Медвежковатый и малость косноязычный парень из глухой провинции впоследствии автор нескольких не самых плохих сценариев на колхозные темы считал, что выговорешник на первый раз хватит.
Миля, как это у него часто бывало, примерял ситуацию на себя. С одной стороны, он прекрасно понимал, что дело не стоит выеденного яйца. Вполне можно было влепить им по выговора без занесения и отпустить. Однако то, как держались стиляги, как они униженно каялись и едва ли не вымаливали прощение, неожиданно ожесточило сердце юного Вредлинского. Он вдруг представил, как повели бы себя эти мальчишки, угодив, допустим, в фашистское гестапо. Да точно так же! Из них наверняка героев не получилось бы. Выдали бы все подполье, отреклись от комсомола, от Ленина. Правда, говорить это вслух Миля не стал, но в первых двух случаях достаточно твердо поддержал девчонок и проголосовал за исключение. Провинциал, видя, что остается в меньшинстве, воздерживался, секретарь, дабы не идти против демократического централизма, тоже поднимал руку за исключение.
Те двое первых, что были «вычищены», уходили едва не плача. Впереди, правда, у стиляг было еще собрание, которое могло в принципе и «помиловать», но шансы на это были мизерные. Так оно потом и случилось: решение бюро собрание оставило без изменения.
Третьим вызвали Павла Манулова. Вошел среднего роста, не толстый, но и не худенький паренек, который держался не в пример другим спокойно и уверенно. Хотя, между прочим, двое предыдущих усердно валили все на него, мол, он нас подбил слушать джаз и носить брюки-дудочки.

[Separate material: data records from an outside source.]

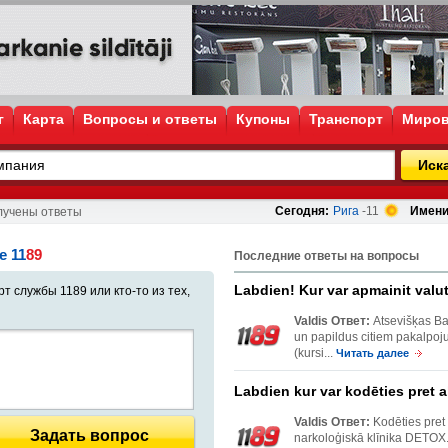
г
Карта
Вопросы и ответы
Купоны
Транспорт
Миров
Иск
Сегодня:
Рига
-11
Имени
лучены ответы
e 11
89
Последние ответы на вопросы
Labdien! Kur var apmainit val
т службы 1189 или кто-то из тех,
Valdis Ответ:
Atsevišķas Ba
un papildus citiem pakalpoj
(kursi...
Читать далее
Labdien kur var kodēties pret a
Valdis Ответ:
Kodēties pret
Задать вопрос
narkoloģiskā klīnika DETOX.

Но что самое удивительное, Павлик и не подумал каяться. Более того, он чуть ли не с ходу перешел в наступление. Дескать, найдите мне такой закон, чтоб в нем было записано, какие штаны носить можно, а какие нет? Может, в Конституции СССР что-то написано?! Нет, ничего там не написано. В Уставе ВЛКСМ есть какой-то параграф, где указано, какую именно прическу должен носить комсомолец? Нет такого параграфа. Наконец, если во время войны наши разведчики переодевались в немецкую форму, это значит, что они превращались в фашистов?
«Но ты-то не разведчик!» — пискнула одна из будущих критикесс.
Вот тут-то Павлик достал из кармана какой-то свернутый вчетверо листочек и положил его даже не перед секретарем фак-бюро, а прямо перед представителем парторганизации. Тот нацепил очки, поглядел и сказал: «Предлагаю отложить рассмотрение персонального дела». Партия сказала — комсомол ответил: «Есть!» Бюро разошлось и больше к делу Манулова не возвращалось. Тех двоих выгнали и из комсомола, и из института, а Павел остался.